WHAT IS REQUIRED -
Leaving out the pictures, restate each record below word for word.
========
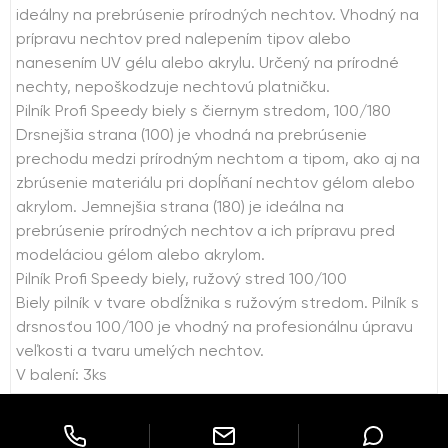
ideálny na prebrúsenie prírodných nechtov. Vhodný na
prípravu nechtov pred nalepením tipov alebo
nanesením UV gélu alebo akrylu. Určený na prírodné
nechty, nepoškodzuje nechtovú platničku.
Pilník Profi Speedy biely s čiernym stredom, 100/180
Drsnejšia strana (100) je vhodná na prebrúsenie
prechodu medzi prírodným nechtom a tipom, ako aj na
zbrúsenie materiálu pri dopĺňaní nechtov gélom alebo
akrylom. Jemnejšia strana (180) je ideálna na
prebrúsenie prírodných nechtov a ich prípravu pred
modeláciou gélom alebo akrylom.
Pilník Profi Speedy biely, ružový stred 100/100
Biely pilník v tvare obdĺžnika s ružovým stredom. Pilník s
drsnosťou 100/100 je vhodný na profesionálnu úpravu
veľkosti a tvaru umelých nechtov.
V balení: 3ks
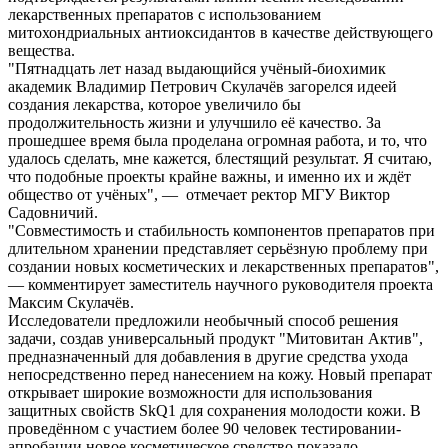
лекарственных препаратов с использованием
митохондриальных антиоксидантов в качестве действующего
вещества.
"Пятнадцать лет назад выдающийся учёный-биохимик
академик Владимир Петрович Скулачёв загорелся идеей
создания лекарства, которое увеличило бы
продолжительность жизни и улучшило её качество. За
прошедшее время была проделана огромная работа, и то, что
удалось сделать, мне кажется, блестящий результат. Я считаю,
что подобные проекты крайне важны, и именно их и ждёт
общество от учёных", — отмечает ректор МГУ Виктор
Садовничий.
"Совместимость и стабильность компонентов препаратов при
длительном хранении представляет серьёзную проблему при
создании новых косметических и лекарственных препаратов",
— комментирует заместитель научного руководителя проекта
Максим Скулачёв.
Исследователи предложили необычный способ решения
задачи, создав универсальный продукт "Митовитан Актив",
предназначенный для добавления в другие средства ухода
непосредственно перед нанесением на кожу. Новый препарат
открывает широкие возможности для использования
защитных свойств SkQ1 для сохранения молодости кожи. В
проведённом с участием более 90 человек тестировании-
апробации новое косметическое средство показало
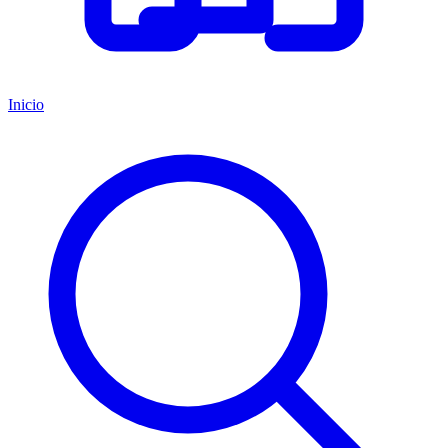
Inicio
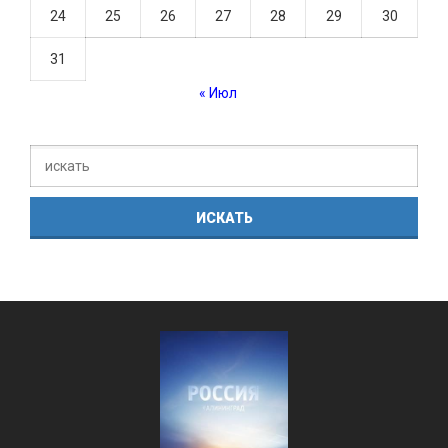
24
25
26
27
28
29
30
31
« Июл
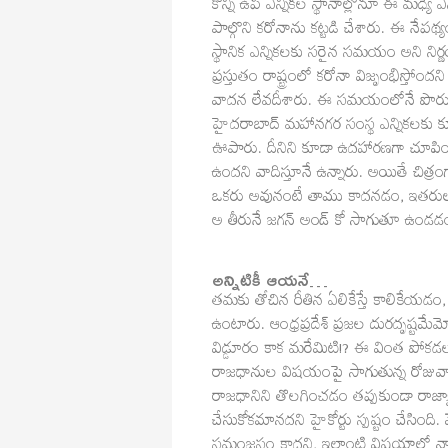
కొన్ని ఉప ఎన్నికల స్థానాల్లోనూ ఈ మధ్యే
పాల్గొని కరోనాను కట్టడి చేశారు. ఈ నేపథ్
స్థానిక ఎన్నికలకు సరైన సమయం అని నిర్ణ
ప్రస్తుతం రాష్ట్రంలో కరోనా విజృంభిస
వాదన లేవదీశారు. ఈ సమయంలోనే పొరుగు తె
హైదరాబాద్ మహానగర సంస్థ ఎన్నికలకు కూడా
ఊపారు. దీనిని కూడా ఉదహారణగా చూపించినా
ఉందని వాదిస్తూనే ఉన్నారు. అయితే చిత్ర
ఒకరు అవునంటే తాము కాదనడం, ఇతరులు 
అ తీరునే జగన్ అండ్ కో సాగుతూ ఉండడం
అన్నిటికీ ఆయనే…
తమకు తోచిన రీతిన ఏలికేస్తే కాలికేయడం, 
ఉంటారు. ఆంధ్రప్రదేశ్ ప్రజల దురదృష్టమేమ
విడ్డూరం కాక మరేమిటి!? ఈ వింత పోకడల
రాజధానుల విషయంపై సాగుతున్న రోజువా
రాజధానిని తొలగించడం తప్పకుండా రాజ్యా
చేసుకోకమానదని హైకోర్టు స్పష్టం చేసింది. 
సమంజసం కాదని, ఇలాంటి విషయాల్లో న్య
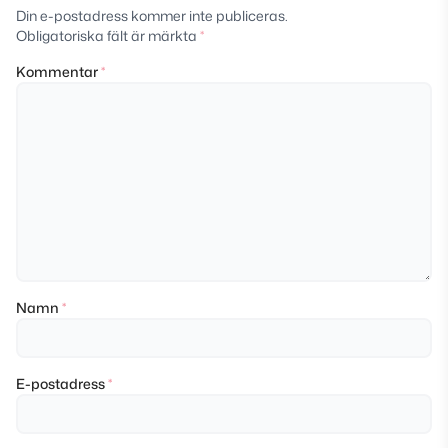
Din e-postadress kommer inte publiceras.
Obligatoriska fält är märkta
*
Kommentar
*
Namn
*
E-postadress
*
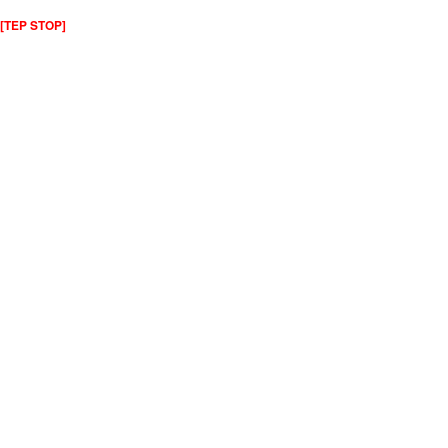
[TEP STOP]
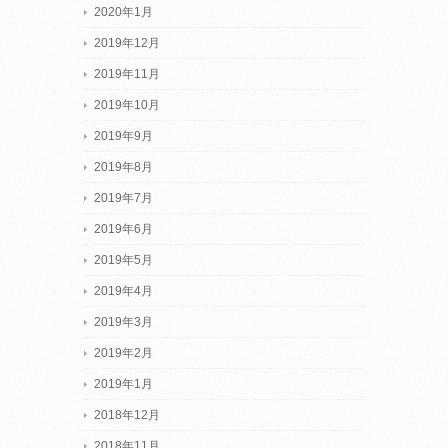
2020年1月
2019年12月
2019年11月
2019年10月
2019年9月
2019年8月
2019年7月
2019年6月
2019年5月
2019年4月
2019年3月
2019年2月
2019年1月
2018年12月
2018年11月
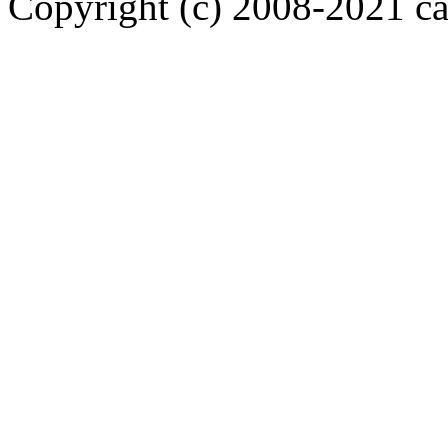
Copyright (c) 2008-2021 car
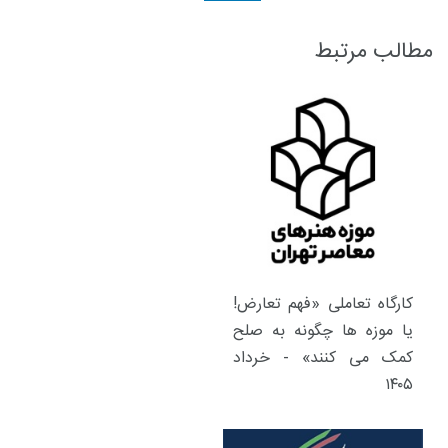
مطالب مرتبط
کارگاه تعاملی «فهم تعارض!
یا موزه ها چگونه به صلح
کمک می کنند» - خرداد
۱۴۰۵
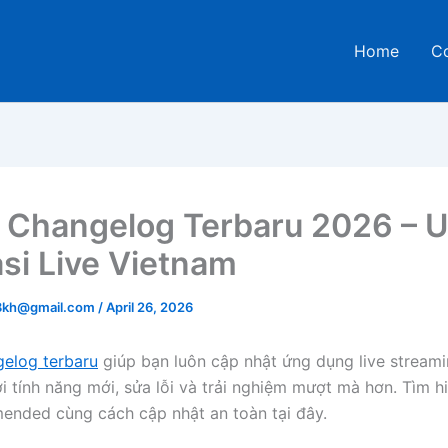
Home
C
 Changelog Terbaru 2026 – 
asi Live Vietnam
68kh@gmail.com
/
April 26, 2026
elog terbaru
giúp bạn luôn cập nhật ứng dụng live stream
i tính năng mới, sửa lỗi và trải nghiệm mượt mà hơn. Tìm h
nded cùng cách cập nhật an toàn tại đây.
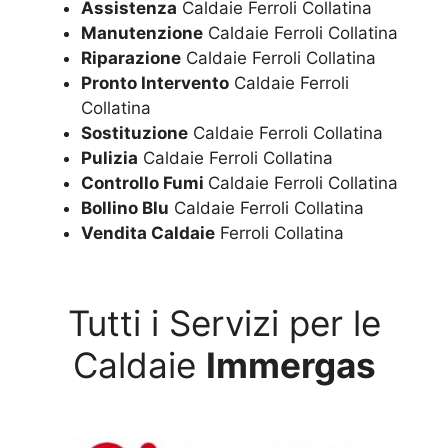
Assistenza
Caldaie Ferroli Collatina
Manutenzione
Caldaie Ferroli Collatina
Riparazione
Caldaie Ferroli Collatina
Pronto Intervento
Caldaie Ferroli
Collatina
Sostituzione
Caldaie Ferroli Collatina
Pulizia
Caldaie Ferroli Collatina
Controllo Fumi
Caldaie Ferroli Collatina
Bollino Blu
Caldaie Ferroli Collatina
Vendita Caldaie
Ferroli Collatina
Tutti i Servizi per le
Caldaie
Immergas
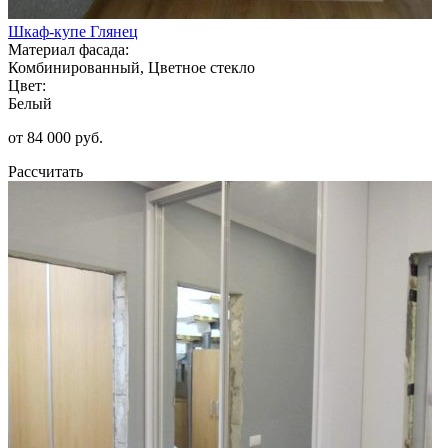
Шкаф-купе Глянец
Материал фасада:
Комбинированный, Цветное стекло
Цвет:
Белый
от 84 000 руб.
Рассчитать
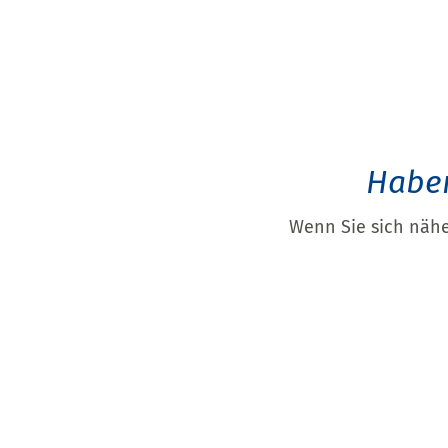
Haben
Wenn Sie sich nähe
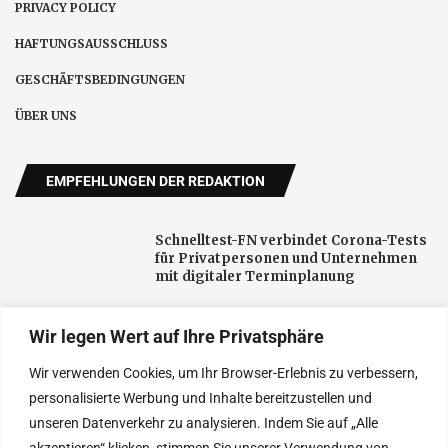
PRIVACY POLICY
HAFTUNGSAUSSCHLUSS
GESCHÄFTSBEDINGUNGEN
ÜBER UNS
EMPFEHLUNGEN DER REDAKTION
Schnelltest-FN verbindet Corona-Tests
für Privatpersonen und Unternehmen
mit digitaler Terminplanung
Wir legen Wert auf Ihre Privatsphäre
Neue öffentliche Aufmerksamkeit für
Darmgesundheit: Fachpraxis in Herford
Wir verwenden Cookies, um Ihr Browser-Erlebnis zu verbessern,
setzt auf Aufklärung
personalisierte Werbung und Inhalte bereitzustellen und
unseren Datenverkehr zu analysieren. Indem Sie auf „Alle
Baumaschinen im Alltag: So finden
akzeptieren“ klicken, stimmen Sie unserer Verwendung von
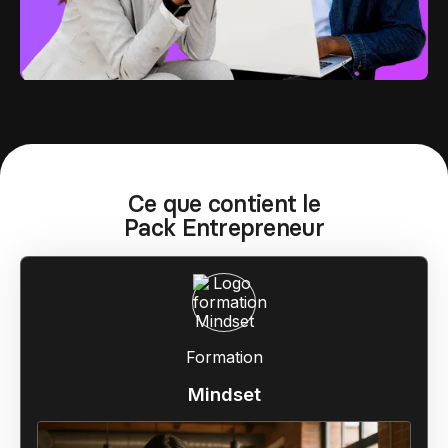
Ce que contient le
Pack Entrepreneur
Formation
Mindset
========
RESULT OF THE EXERCISE -
ideálny na prebrúsenie prírodných nechtov. Vhodný na
prípravu nechtov pred nalepením tipov alebo
nanesením UV gélu alebo akrylu. Určený na prírodné
nechty, nepoškodzuje nechtovú platničku.
Pilník Profi Speedy biely s čiernym stredom, 100/180
Drsnejšia strana (100) je vhodná na prebrúsenie
prechodu medzi prírodným nechtom a tipom, ako aj na
zbrúsenie materiálu pri dopĺňaní nechtov gélom alebo
akrylom. Jemnejšia strana (180) je ideálna na
prebrúsenie prírodných nechtov a ich prípravu pred
modeláciou gélom alebo akrylom.
Pilník Profi Speedy biely, ružový stred 100/100
Biely pilník v tvare obdĺžnika s ružovým stredom. Pilník s
drsnosťou 100/100 je vhodný na profesionálnu úpravu
veľkosti a tvaru umelých nechtov.
V balení: 3ks
лекарственных препаратов с использованием
митохондриальных антиоксидантов в качестве действующего
вещества.
"Пятнадцать лет назад выдающийся учёный-биохимик
академик Владимир Петрович Скулачёв загорелся идеей
создания лекарства, которое увеличило бы
продолжительность жизни и улучшило её качество. За
прошедшее время была проделана огромная работа, и то, что
удалось сделать, мне кажется, блестящий результат. Я считаю,
что подобные проекты крайне важны, и именно их и ждёт
общество от учёных", — отмечает ректор МГУ Виктор
Садовничий.
"Совместимость и стабильность компонентов препаратов при
длительном хранении представляет серьёзную проблему при
создании новых косметических и лекарственных препаратов",
— комментирует заместитель научного руководителя проекта
Максим Скулачёв.
Исследователи предложили необычный способ решения
задачи, создав универсальный продукт "Митовитан Актив",
предназначенный для добавления в другие средства ухода
непосредственно перед нанесением на кожу. Новый препарат
открывает широкие возможности для использования
защитных свойств SkQ1 для сохранения молодости кожи. В
проведённом с участием более 90 человек тестировании-
апробации новое косметическое средство показало
Inicio
24
25
26
27
28
29
30
31
« Июл
కొన్ని ఉప ఎన్నికల స్థానాల్లోనూ ఈ మధ్యే
పాల్గొని కరోనాను కట్టడి చేశారు. ఈ నేపథ్
స్థానిక ఎన్నికలకు సరైన సమయం అని నిర్ణ
ప్రస్తుతం రాష్ట్రంలో కరోనా విజృంభిస
వాదన లేవదీశారు. ఈ సమయంలోనే పొరుగు తె
హైదరాబాద్ మహానగర సంస్థ ఎన్నికలకు కూడా
ఊపారు. దీనిని కూడా ఉదహారణగా చూపించినా
ఉందని వాదిస్తూనే ఉన్నారు. అయితే చిత్ర
ఒకరు అవునంటే తాము కాదనడం, ఇతరులు 
అ తీరునే జగన్ అండ్ కో సాగుతూ ఉండడం
అన్నిటికీ ఆయనే…
తమకు తోచిన రీతిన ఏలికేస్తే కాలికేయడం, 
ఉంటారు. ఆంధ్రప్రదేశ్ ప్రజల దురదృష్టమేమ
విడ్డూరం కాక మరేమిటి!? ఈ వింత పోకడల
రాజధానుల విషయంపై సాగుతున్న రోజువా
రాజధానిని తొలగించడం తప్పకుండా రాజ్యా
చేసుకోకమానదని హైకోర్టు స్పష్టం చేసింది. 
సమంజసం కాదని, ఇలాంటి విషయాల్లో న్య
Din e-postadress kommer inte publiceras.
Obligatoriska fält är märkta
*
Kommentar
*
Namn
*
E-postadress
*
[TEP STOP]
2020年1月
2019年12月
2019年11月
2019年10月
2019年9月
2019年8月
2019年7月
2019年6月
2019年5月
2019年4月
2019年3月
2019年2月
2019年1月
2018年12月
2018年11月
Copyright (c) 2008-2021 car
مطالب مرتبط
کارگاه تعاملی «فهم تعارض!
یا موزه ها چگونه به صلح
کمک می کنند» - خرداد
۱۴۰۵
Home
C
 Changelog Terbaru 2026 – 
asi Live Vietnam
68kh@gmail.com
/
April 26, 2026
elog terbaru
giúp bạn luôn cập nhật ứng dụng live stream
i tính năng mới, sửa lỗi và trải nghiệm mượt mà hơn. Tìm h
nded cùng cách cập nhật an toàn tại đây.
Assistenza
Caldaie Ferroli Collatina
Manutenzione
Caldaie Ferroli Collatina
Riparazione
Caldaie Ferroli Collatina
Pronto Intervento
Caldaie Ferroli
Collatina
Sostituzione
Caldaie Ferroli Collatina
Pulizia
Caldaie Ferroli Collatina
Controllo Fumi
Caldaie Ferroli Collatina
Bollino Blu
Caldaie Ferroli Collatina
Vendita Caldaie
Ferroli Collatina
Tutti i Servizi per le
Caldaie
Immergas
Шкаф-купе Глянец
Материал фасада:
Комбинированный, Цветное стекло
Цвет:
Белый
от 84 000 руб.
Рассчитать
Haben
Wenn Sie sich nähe
PRIVACY POLICY
HAFTUNGSAUSSCHLUSS
GESCHÄFTSBEDINGUNGEN
ÜBER UNS
EMPFEHLUNGEN DER REDAKTION
Schnelltest-FN verbindet Corona-Tests
für Privatpersonen und Unternehmen
mit digitaler Terminplanung
Wir legen Wert auf Ihre Privatsphäre
Neue öffentliche Aufmerksamkeit für
Darmgesundheit: Fachpraxis in Herford
Wir verwenden Cookies, um Ihr Browser-Erlebnis zu verbessern,
setzt auf Aufklärung
personalisierte Werbung und Inhalte bereitzustellen und
unseren Datenverkehr zu analysieren. Indem Sie auf „Alle
Baumaschinen im Alltag: So finden
akzeptieren“ klicken, stimmen Sie unserer Verwendung von
Ce que contient le
Pack Entrepreneur
Formation
Mindset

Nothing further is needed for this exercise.